Task: Below are records to be copied exactly; their pictures are to be omitted.

[Page images and extracted text]

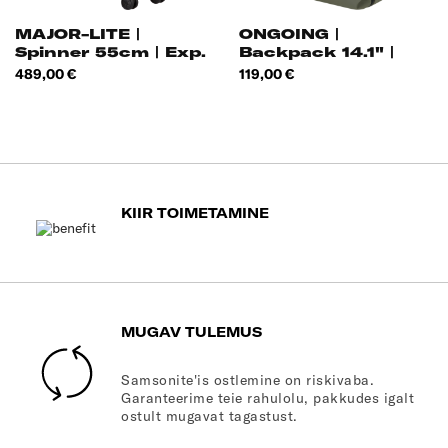
MAJOR-LITE |
ONGOING |
Spinner 55cm | Exp.
Backpack 14.1" |
|
Hind
Hind
489,00 €
119,00 €
KIIR TOIMETAMINE
MUGAV TULEMUS
Samsonite'is ostlemine on riskivaba.
Garanteerime teie rahulolu, pakkudes igalt
ostult mugavat tagastust.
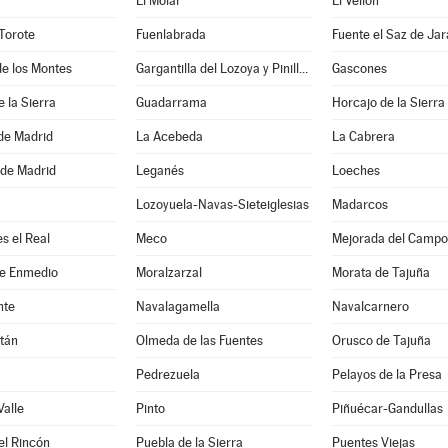
El Molar
El Vellón
Torote
Fuenlabrada
Fuente el Saz de Ja
e los Montes
Gargantilla del Lozoya y Pinilla de Buitrago
Gascones
e la Sierra
Guadarrama
Horcajo de la Sierra
e Madrid
La Acebeda
La Cabrera
 de Madrid
Leganés
Loeches
Lozoyuela-Navas-Sieteiglesias
Madarcos
s el Real
Meco
Mejorada del Campo
de Enmedio
Moralzarzal
Morata de Tajuña
nte
Navalagamella
Navalcarnero
tán
Olmeda de las Fuentes
Orusco de Tajuña
Pedrezuela
Pelayos de la Presa
Valle
Pinto
Piñuécar-Gandullas
el Rincón
Puebla de la Sierra
Puentes Viejas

Answer area:
MAJOR-LITE |
ONGOING |
Spinner 55cm | Exp.
Backpack 14.1" |
|
Hind
Hind
489,00 €
119,00 €
KIIR TOIMETAMINE
MUGAV TULEMUS
Samsonite'is ostlemine on riskivaba.
Garanteerime teie rahulolu, pakkudes igalt
ostult mugavat tagastust.
El Molar
El Vellón
Torote
Fuenlabrada
Fuente el Saz de Ja
e los Montes
Gargantilla del Lozoya y Pinilla de Buitrago
Gascones
e la Sierra
Guadarrama
Horcajo de la Sierra
e Madrid
La Acebeda
La Cabrera
 de Madrid
Leganés
Loeches
Lozoyuela-Navas-Sieteiglesias
Madarcos
s el Real
Meco
Mejorada del Campo
de Enmedio
Moralzarzal
Morata de Tajuña
nte
Navalagamella
Navalcarnero
tán
Olmeda de las Fuentes
Orusco de Tajuña
Pedrezuela
Pelayos de la Presa
Valle
Pinto
Piñuécar-Gandullas
el Rincón
Puebla de la Sierra
Puentes Viejas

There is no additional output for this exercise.